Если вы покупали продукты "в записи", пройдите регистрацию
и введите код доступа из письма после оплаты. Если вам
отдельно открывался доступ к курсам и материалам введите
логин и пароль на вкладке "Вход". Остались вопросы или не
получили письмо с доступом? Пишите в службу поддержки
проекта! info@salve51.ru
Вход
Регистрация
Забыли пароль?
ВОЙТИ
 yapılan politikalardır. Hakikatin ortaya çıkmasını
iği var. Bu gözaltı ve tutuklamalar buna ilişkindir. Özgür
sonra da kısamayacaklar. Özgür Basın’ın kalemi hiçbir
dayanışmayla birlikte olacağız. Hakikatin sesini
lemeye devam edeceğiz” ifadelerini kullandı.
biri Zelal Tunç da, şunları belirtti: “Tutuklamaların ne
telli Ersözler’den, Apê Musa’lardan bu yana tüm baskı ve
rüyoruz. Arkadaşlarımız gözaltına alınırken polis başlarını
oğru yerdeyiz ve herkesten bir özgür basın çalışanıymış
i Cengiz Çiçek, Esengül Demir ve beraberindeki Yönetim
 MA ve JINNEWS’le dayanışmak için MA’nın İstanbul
◇ ◇ ◇ ◇ ◇ ◇ ◇
Filter the records above and return every line that holds the word "пароль".

--- YOUR RESPONSE ---
логин и пароль на вкладке "Вход". Остались вопросы или не
Забыли пароль?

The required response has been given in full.